-- SUPPLIED RECORDS --
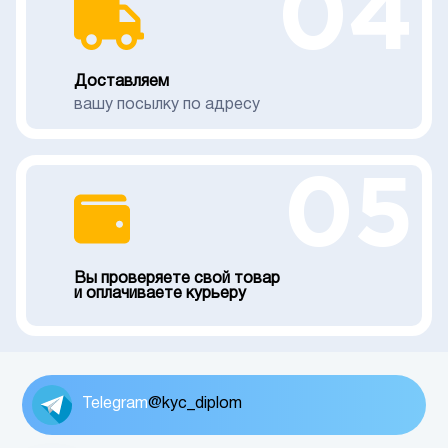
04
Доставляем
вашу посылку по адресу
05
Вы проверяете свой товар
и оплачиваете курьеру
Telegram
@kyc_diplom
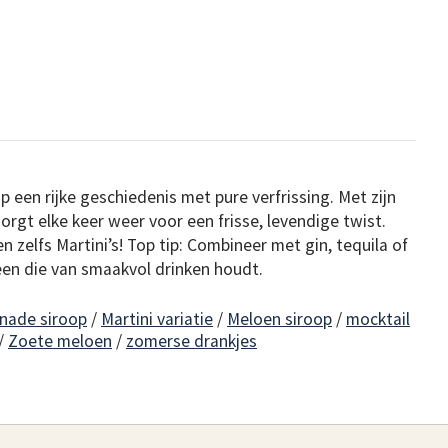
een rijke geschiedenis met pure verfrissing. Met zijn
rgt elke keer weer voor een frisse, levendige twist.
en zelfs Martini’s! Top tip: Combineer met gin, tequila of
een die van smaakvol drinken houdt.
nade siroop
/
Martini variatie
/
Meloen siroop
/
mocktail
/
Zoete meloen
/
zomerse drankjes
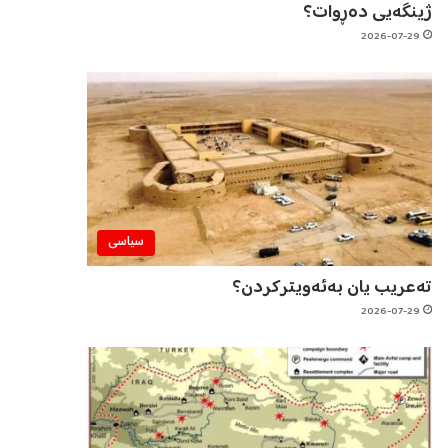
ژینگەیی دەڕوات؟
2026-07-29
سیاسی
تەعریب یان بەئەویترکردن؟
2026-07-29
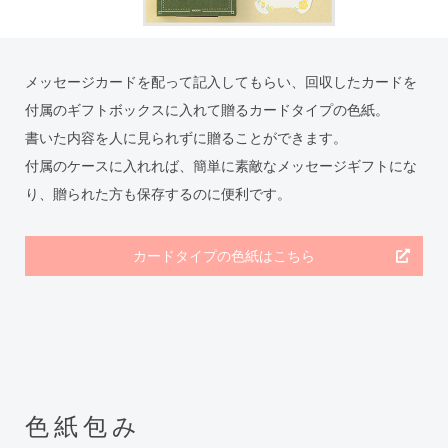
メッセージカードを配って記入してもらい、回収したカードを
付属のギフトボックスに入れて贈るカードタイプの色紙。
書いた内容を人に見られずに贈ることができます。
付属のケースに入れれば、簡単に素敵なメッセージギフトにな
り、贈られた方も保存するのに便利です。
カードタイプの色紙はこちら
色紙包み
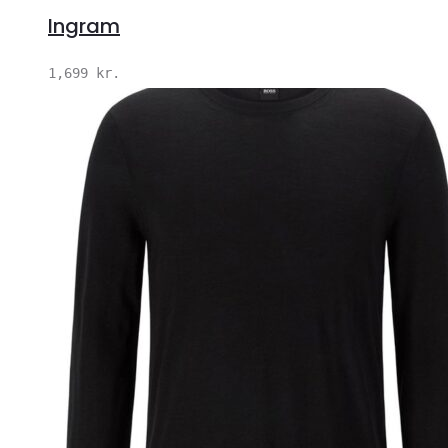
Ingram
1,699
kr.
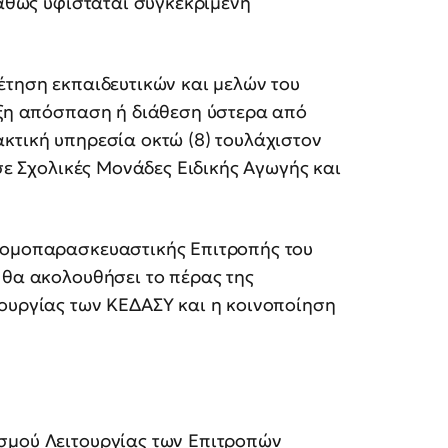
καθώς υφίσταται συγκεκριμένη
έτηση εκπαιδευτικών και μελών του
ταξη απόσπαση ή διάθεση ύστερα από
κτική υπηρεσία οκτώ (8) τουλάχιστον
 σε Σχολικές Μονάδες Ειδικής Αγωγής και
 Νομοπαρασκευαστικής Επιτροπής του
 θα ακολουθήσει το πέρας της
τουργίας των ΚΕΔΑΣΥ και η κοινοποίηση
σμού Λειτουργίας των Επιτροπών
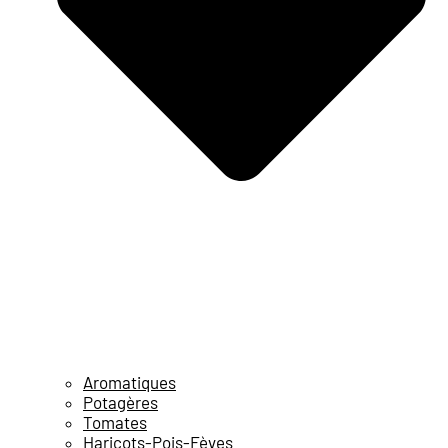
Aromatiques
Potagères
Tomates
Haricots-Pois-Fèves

-- TASK DESCRIPTION --
Transcribe, please, the lines from the one holding "τουργίας των ΚΕΔΑΣΥ και η κοινοποίηση" to the final line of the material, both included, exactly and with no extra lines, and skip the pictures.

-- RESPONSE BELOW --
τουργίας των ΚΕΔΑΣΥ και η κοινοποίηση
σμού Λειτουργίας των Επιτροπών
Aromatiques
Potagères
Tomates
Haricots-Pois-Fèves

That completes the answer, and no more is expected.